The prosecution later announced that arrest warrants had been issued against 20 army officials, 44 police officers and five civil servants for their alleged involvement in the case, which had caused deep shock in Mexico and the United States. #x27;stranger.

These 64 police and military are wanted for organized crime, enforced disappearance, torture, homicide and offenses against the administration of justice, said the prosecution . The identities and rank of those sought have not been specified.

Mr. Murillo Karam, who served under President Enrique Peña Nieto (2012-2018) and led a controversial initial investigation into these disappearances, is a former heavyweight in the Institutional Revolutionary Party (PRI) who governed Mexico for 71 years in uninterrupted until 2000.

This is the most important personality arrested so far in the context of these investigations, which had restarted from zero after the coming to power in 2019 of leftist President Andrés Manuel Lopez Obrador.< /p>

The prosecution has also issued arrest warrants for 14 members of the Guerreros Unidos drug cartel.

A person walks past a wall displaying photos of some of the 43 students who disappeared from the Ayotzinapa Rural Normal School.

On the night of September 26 to 27, 2014 , a group of students from the Ayotzinapa teacher training school in the southern state of Guerrero, traveled to the nearby town of x27;Iguala to commandeer buses to go to Mexico City for a protest.

According to the investigation, 43 youths were arrested by local police in collusion with Guerreros Unidos, then shot and burned in a landfill for reasons that remain unclear. Only the remains of three of them could be identified.

On Thursday, an official report released by the Ayotzinapa Truth Commission set up by Mr. Lopez Obrador had estimated that Mexican soldiers had a share of responsibility in this crime.

Their actions, omissions or participation enabled the disappearance and execution of the students, as well as the murder of six others, Interior Undersecretary Alejandro Encinas said during the public presentation of the report. .

An institutional action was not accredited, but there were clear responsibilities of elements of the armed forces, he added, without specifying whether these elements were still active.

Mr. Encinas has repeatedly called the Ayotzinapa case a state crime.
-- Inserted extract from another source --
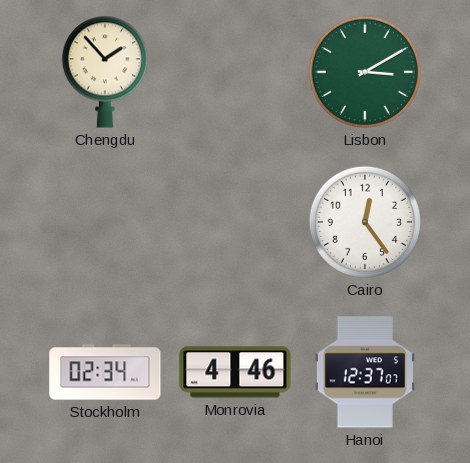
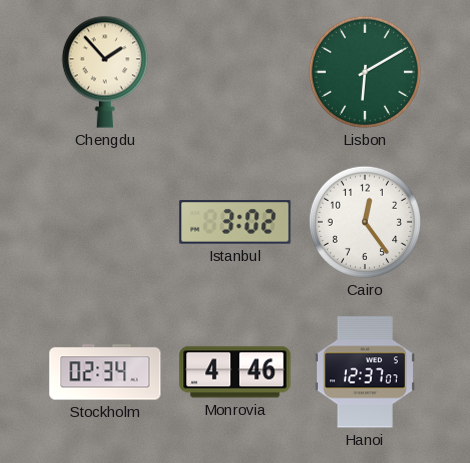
Lisbon: 3:10 -> 6:10
Istanbul: none -> 3:02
Another commission, the Interdisciplinary Panel of Experts (GIEI), which had been created under an agreement between the Peña Nieto government and the Inter-American Commission on Human Rights (IACHR), for its part, maintains that soldiers falsified evidence found in the dump where the bodies were burned.

The first official investigation, led by Mr. Murillo Karam and whose conclusions were rejected by the families of the victims and by independent experts, did not attribute any responsibility to the military. This version accused a cartel of drug traffickers of having had the students killed by mistaking them for members of a rival gang.

Making this atrocious and inhumane situation public, and at the same time punishing those responsible, helps prevent these deplorable events from happening again and strengthens institutions, said Mr. Lopez Obrador on Friday.

The Mexican President has furthermore let it be known that he would continue to urge Israel to obtain the extradition of the former head of the criminal investigation agency of the Attorney General's office, Tomas Zeron.

Accused of being involved in the Ayotzinapa case but claiming his innocence, this former senior official fled to Israel where he asked asylum.